**Aim of the exercise:**
Write out the whole listing. Leave out nothing.

**Material for this task:**
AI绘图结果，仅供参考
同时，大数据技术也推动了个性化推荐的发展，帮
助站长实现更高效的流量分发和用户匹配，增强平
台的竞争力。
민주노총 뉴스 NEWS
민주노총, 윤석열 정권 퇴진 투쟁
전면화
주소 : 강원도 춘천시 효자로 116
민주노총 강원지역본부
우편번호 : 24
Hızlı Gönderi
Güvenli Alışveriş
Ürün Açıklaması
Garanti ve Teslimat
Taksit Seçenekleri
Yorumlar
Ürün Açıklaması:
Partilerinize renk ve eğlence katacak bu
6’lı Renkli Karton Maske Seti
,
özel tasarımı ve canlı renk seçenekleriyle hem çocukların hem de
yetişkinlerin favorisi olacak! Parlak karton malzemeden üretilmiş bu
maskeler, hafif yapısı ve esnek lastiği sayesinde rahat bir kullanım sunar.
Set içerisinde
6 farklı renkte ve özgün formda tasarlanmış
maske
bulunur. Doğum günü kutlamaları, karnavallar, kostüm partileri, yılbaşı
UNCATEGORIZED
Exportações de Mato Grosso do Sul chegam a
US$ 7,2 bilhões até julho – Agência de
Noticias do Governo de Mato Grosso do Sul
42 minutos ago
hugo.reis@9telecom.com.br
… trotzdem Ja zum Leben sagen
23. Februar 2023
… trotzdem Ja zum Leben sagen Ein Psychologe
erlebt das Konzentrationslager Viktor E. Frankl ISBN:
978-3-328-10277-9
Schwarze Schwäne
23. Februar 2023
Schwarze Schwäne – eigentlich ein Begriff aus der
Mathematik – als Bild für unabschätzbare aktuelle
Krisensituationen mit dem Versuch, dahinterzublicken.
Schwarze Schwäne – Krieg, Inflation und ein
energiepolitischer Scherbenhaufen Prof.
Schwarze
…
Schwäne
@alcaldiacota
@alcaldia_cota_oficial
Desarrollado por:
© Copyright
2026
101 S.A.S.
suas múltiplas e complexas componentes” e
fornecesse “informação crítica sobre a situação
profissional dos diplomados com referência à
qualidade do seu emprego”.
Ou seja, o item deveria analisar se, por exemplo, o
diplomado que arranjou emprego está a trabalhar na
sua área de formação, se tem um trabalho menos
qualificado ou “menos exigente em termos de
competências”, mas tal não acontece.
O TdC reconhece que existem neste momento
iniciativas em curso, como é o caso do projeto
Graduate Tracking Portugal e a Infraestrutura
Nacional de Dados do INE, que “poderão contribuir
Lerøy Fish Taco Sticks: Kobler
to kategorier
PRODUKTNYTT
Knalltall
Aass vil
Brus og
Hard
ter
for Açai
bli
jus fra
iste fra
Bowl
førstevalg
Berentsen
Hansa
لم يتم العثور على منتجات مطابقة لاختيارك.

**The answer:**
AI绘图结果，仅供参考
同时，大数据技术也推动了个性化推荐的发展，帮
助站长实现更高效的流量分发和用户匹配，增强平
台的竞争力。
민주노총 뉴스 NEWS
민주노총, 윤석열 정권 퇴진 투쟁
전면화
주소 : 강원도 춘천시 효자로 116
민주노총 강원지역본부
우편번호 : 24
Hızlı Gönderi
Güvenli Alışveriş
Ürün Açıklaması
Garanti ve Teslimat
Taksit Seçenekleri
Yorumlar
Ürün Açıklaması:
Partilerinize renk ve eğlence katacak bu
6’lı Renkli Karton Maske Seti
,
özel tasarımı ve canlı renk seçenekleriyle hem çocukların hem de
yetişkinlerin favorisi olacak! Parlak karton malzemeden üretilmiş bu
maskeler, hafif yapısı ve esnek lastiği sayesinde rahat bir kullanım sunar.
Set içerisinde
6 farklı renkte ve özgün formda tasarlanmış
maske
bulunur. Doğum günü kutlamaları, karnavallar, kostüm partileri, yılbaşı
UNCATEGORIZED
Exportações de Mato Grosso do Sul chegam a
US$ 7,2 bilhões até julho – Agência de
Noticias do Governo de Mato Grosso do Sul
42 minutos ago
hugo.reis@9telecom.com.br
… trotzdem Ja zum Leben sagen
23. Februar 2023
… trotzdem Ja zum Leben sagen Ein Psychologe
erlebt das Konzentrationslager Viktor E. Frankl ISBN:
978-3-328-10277-9
Schwarze Schwäne
23. Februar 2023
Schwarze Schwäne – eigentlich ein Begriff aus der
Mathematik – als Bild für unabschätzbare aktuelle
Krisensituationen mit dem Versuch, dahinterzublicken.
Schwarze Schwäne – Krieg, Inflation und ein
energiepolitischer Scherbenhaufen Prof.
Schwarze
…
Schwäne
@alcaldiacota
@alcaldia_cota_oficial
Desarrollado por:
© Copyright
2026
101 S.A.S.
suas múltiplas e complexas componentes” e
fornecesse “informação crítica sobre a situação
profissional dos diplomados com referência à
qualidade do seu emprego”.
Ou seja, o item deveria analisar se, por exemplo, o
diplomado que arranjou emprego está a trabalhar na
sua área de formação, se tem um trabalho menos
qualificado ou “menos exigente em termos de
competências”, mas tal não acontece.
O TdC reconhece que existem neste momento
iniciativas em curso, como é o caso do projeto
Graduate Tracking Portugal e a Infraestrutura
Nacional de Dados do INE, que “poderão contribuir
Lerøy Fish Taco Sticks: Kobler
to kategorier
PRODUKTNYTT
Knalltall
Aass vil
Brus og
Hard
ter
for Açai
bli
jus fra
iste fra
Bowl
førstevalg
Berentsen
Hansa
لم يتم العثور على منتجات مطابقة لاختيارك.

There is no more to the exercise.